You are viewing a plain text version of this content. The canonical link for it is here.
Posted to user@mahout.apache.org by Sebastian Benthall <sb...@gmail.com> on 2012/03/19 02:35:21 UTC

IllegalArgumentExceptions from LDA

Hi all,

I'm trying to use Mahout for LDA but have been getting
IllegalArgumentExceptions like this: https://gist.github.com/2089285

I'm using this script that is based on the cluster-reuters.sh example:
https://gist.github.com/2088888

I've poked around a bit without success but maybe this warning is an
indication of what's wrong:

WARN lda.LDADriver: can't determine number of words; no vectors in
mahout-work-hduser/toy-seqdir-sparse-lda/tf-vectors

Prior to that, I see that I get this message:
INFO common.HadoopUtil: Deleting
mahout-work-hduser/toy-seqdir-sparse-lda/tf-vectors

which I guess explains why there would be no vectors in that directory.

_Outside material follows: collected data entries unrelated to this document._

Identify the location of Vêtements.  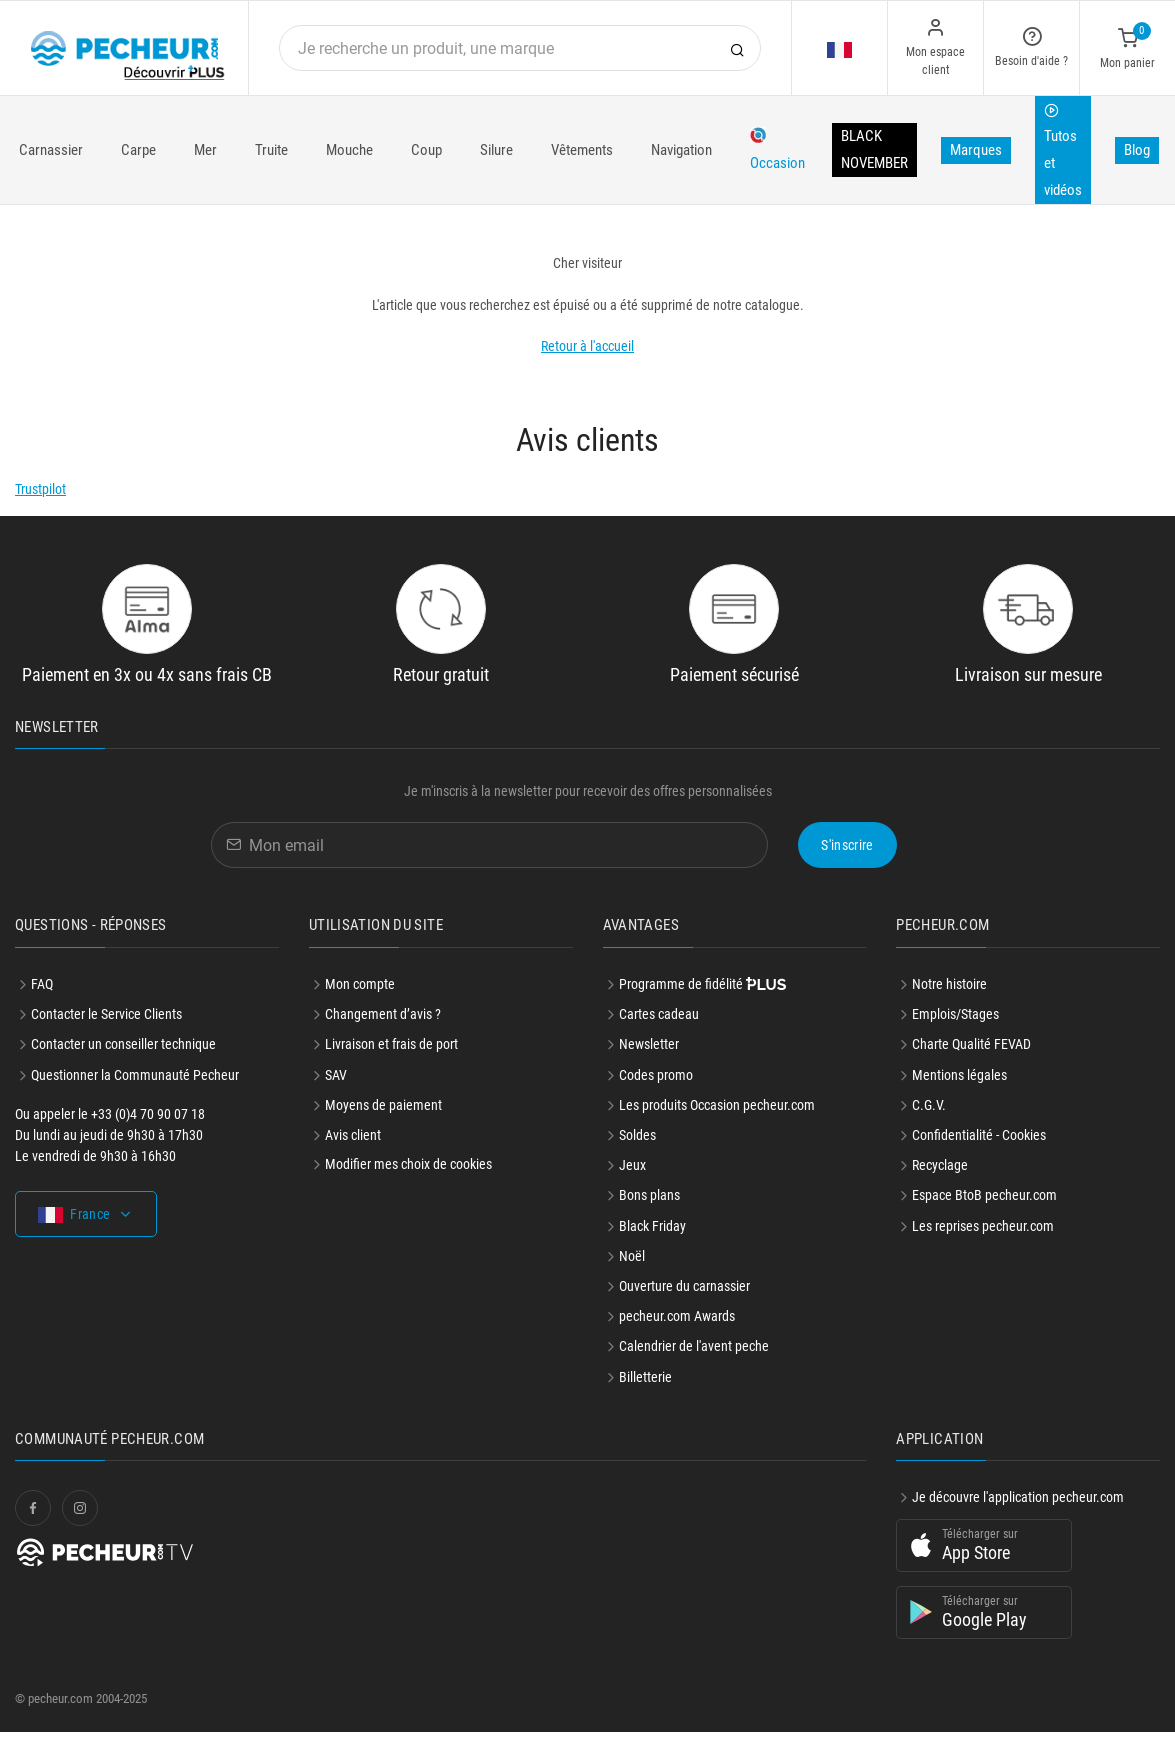 (582, 150).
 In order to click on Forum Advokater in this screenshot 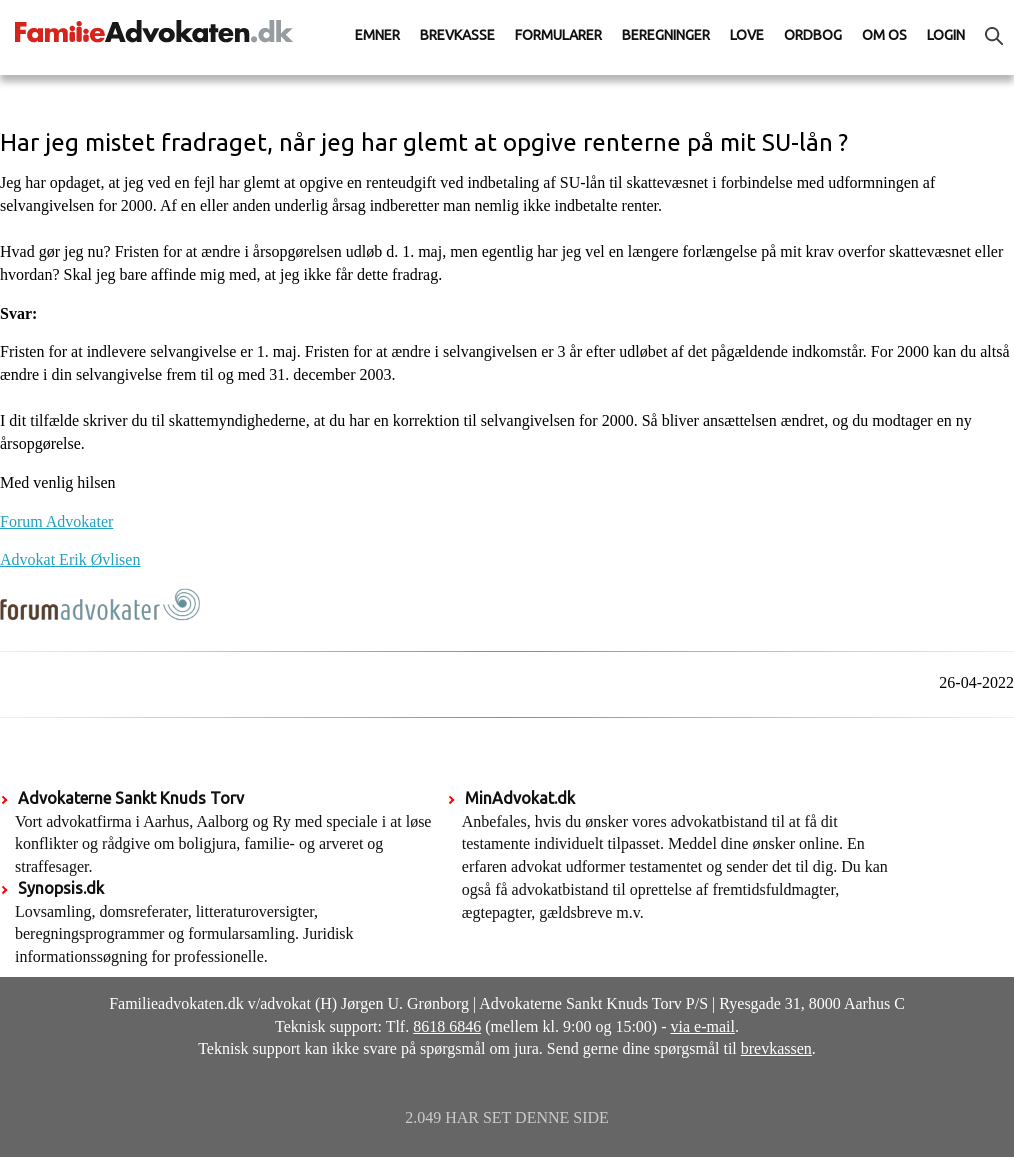 , I will do `click(56, 521)`. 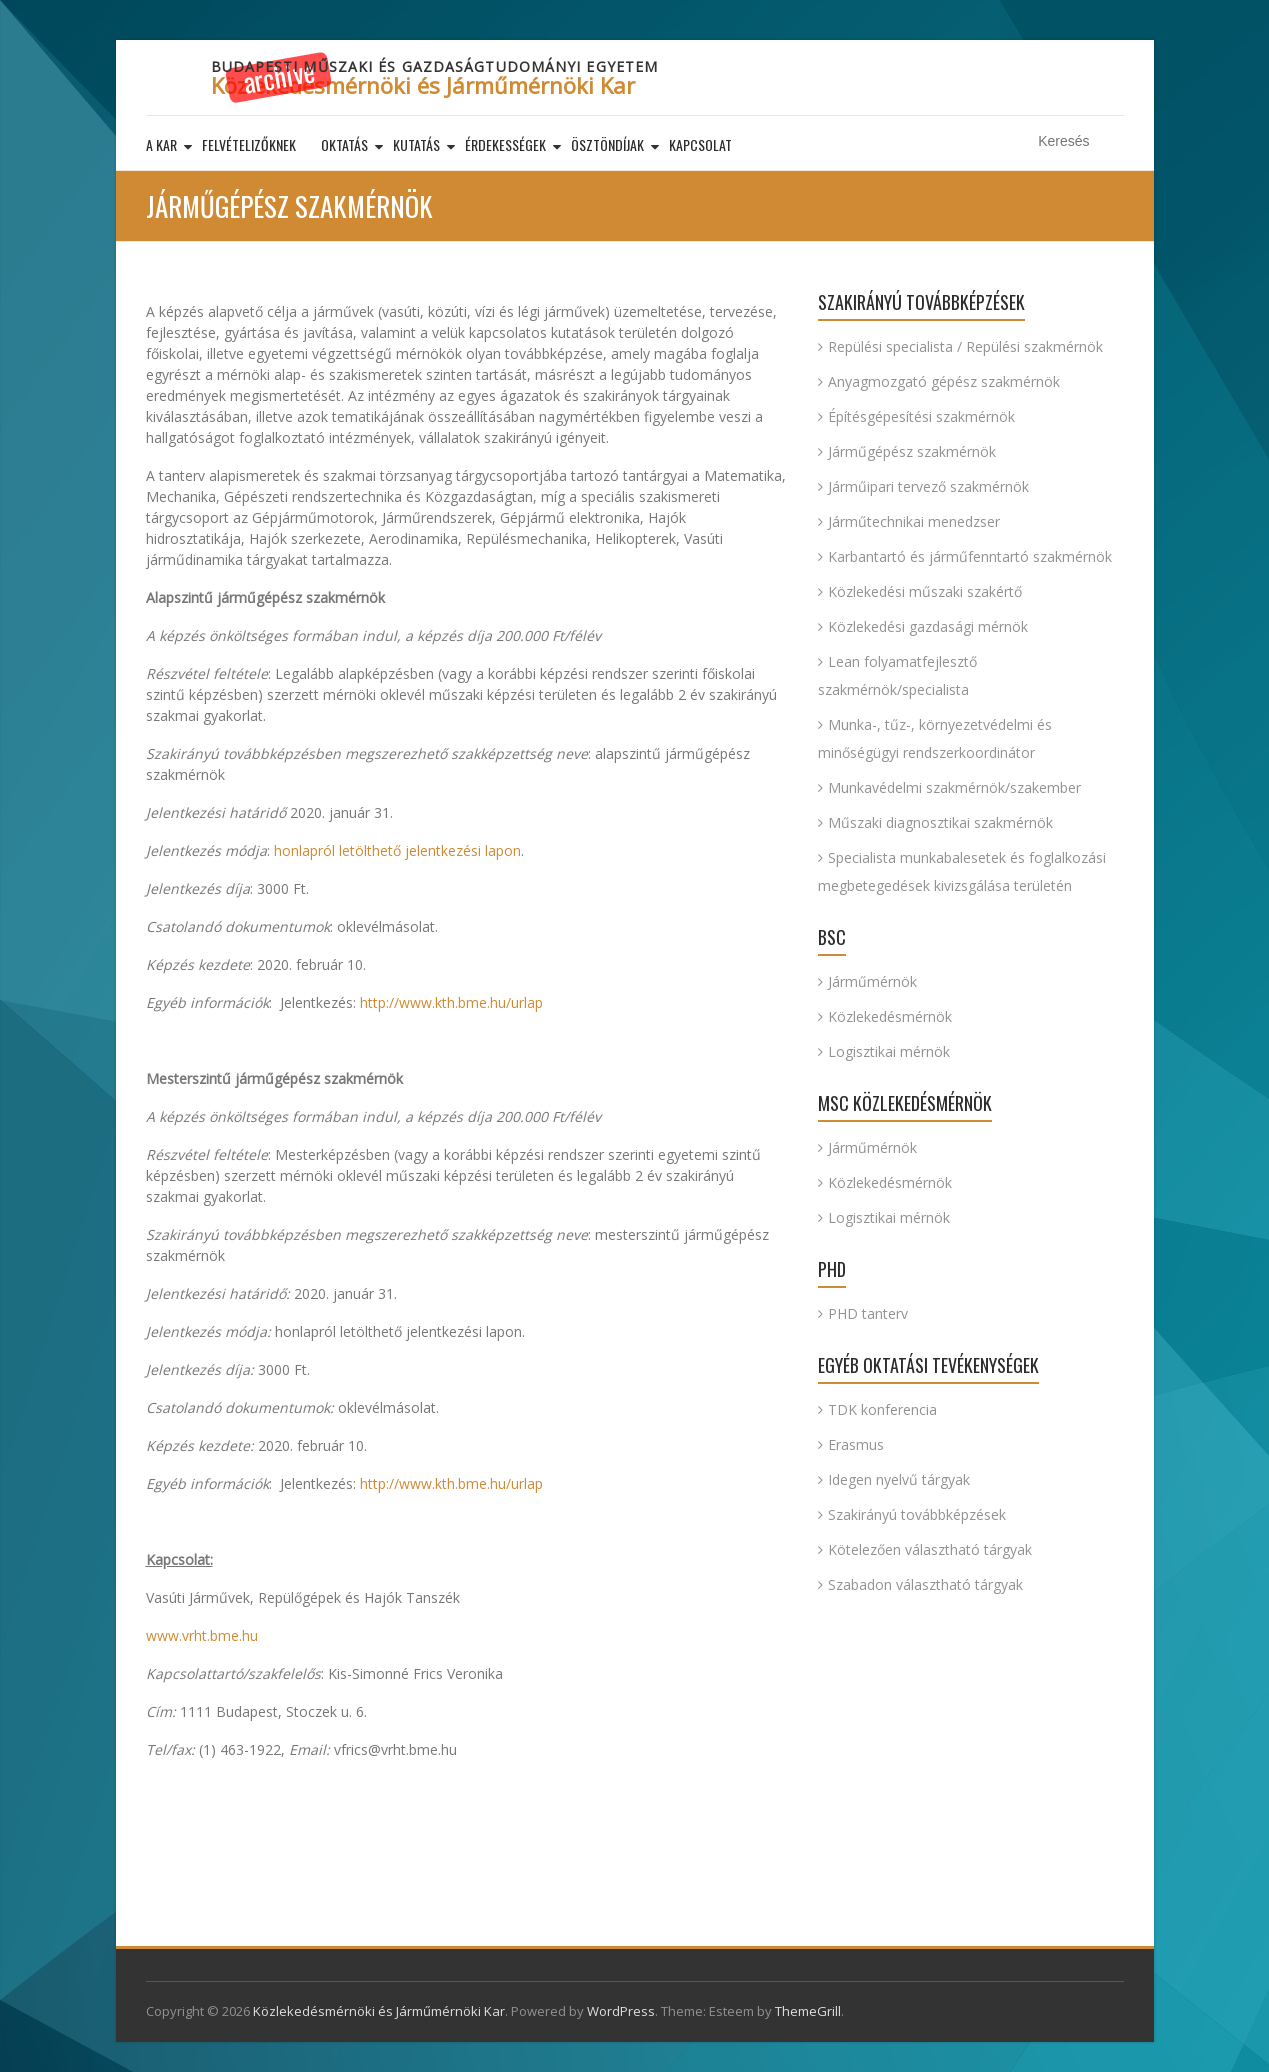 This screenshot has width=1269, height=2072. I want to click on Járműtechnikai menedzser, so click(914, 521).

Is this expected behavior?

The only other thing I can think of is based on the comment of this method
that seems to be generating the warning.
http://mail-archives.apache.org/mod_mbox/mahout-commits/201109.mbox/%3C20110930114400.9DC732388A02@eris.apache.org%3E

Is the problem that I don't have enough documents?  I was using a toy data
set before, and have been throwing other things into my document directory
to fill it out.  It hasn't solved the problem.

Thanks in advance,
Seb